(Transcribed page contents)

------------------------------------

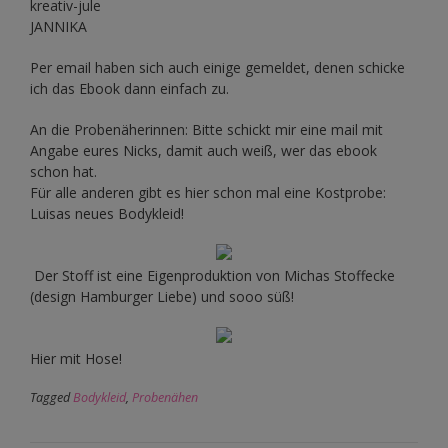
kreativ-jule
JANNIKA
Per email haben sich auch einige gemeldet, denen schicke
ich das Ebook dann einfach zu.
An die Probenäherinnen: Bitte schickt mir eine mail mit
Angabe eures Nicks, damit auch weiß, wer das ebook
schon hat.
Für alle anderen gibt es hier schon mal eine Kostprobe:
Luisas neues Bodykleid!
Der Stoff ist eine Eigenproduktion von Michas Stoffecke
(design Hamburger Liebe) und sooo süß!
Hier mit Hose!
Tagged
Bodykleid
,
Probenähen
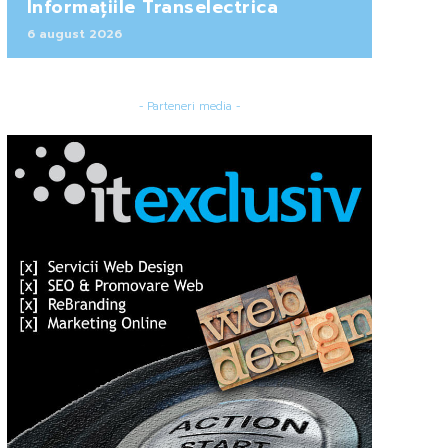
Informațiile Transelectrica
6 august 2026
- Parteneri media -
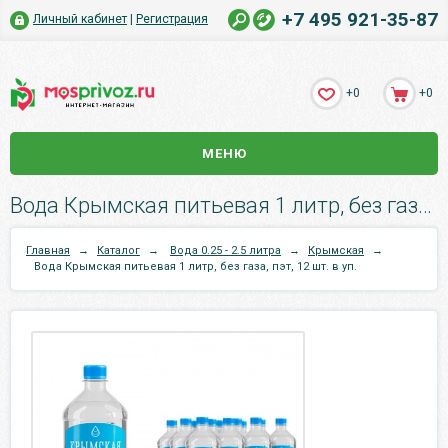
+7 495 921-35-87
Личный кабинет
|
Регистрация
+0
+0
МЕНЮ
Вода Крымская питьевая 1 литр, без газа, пэт, 12 шт. в уп..
Главная
→
Каталог
→
Вода 0.25 - 2.5 литра
→
Крымская
→
Вода Крымская питьевая 1 литр, без газа, пэт, 12 шт. в уп.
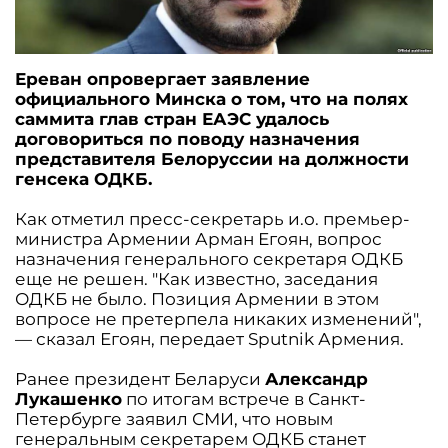
Ереван опровергает заявление
официального Минска о том, что на полях
саммита глав стран ЕАЭС удалось
договориться по поводу назначения
представителя Белоруссии на должности
генсека ОДКБ.
Как отметил пресс-секретарь и.о. премьер-
министра Армении Арман Егоян, вопрос
назначения генерального секретаря ОДКБ
еще не решен. "Как известно, заседания
ОДКБ не было. Позиция Армении в этом
вопросе не претерпела никаких изменений",
— сказал Егоян, передает Sputnik Армения.
Ранее президент Беларуси
Александр
Лукашенко
по итогам встрече в Санкт-
Петербурге заявил СМИ, что новым
генеральным секретарем ОДКБ станет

------------------------------------

Write down how many lines in the data contain "назначения". Add nothing else.

2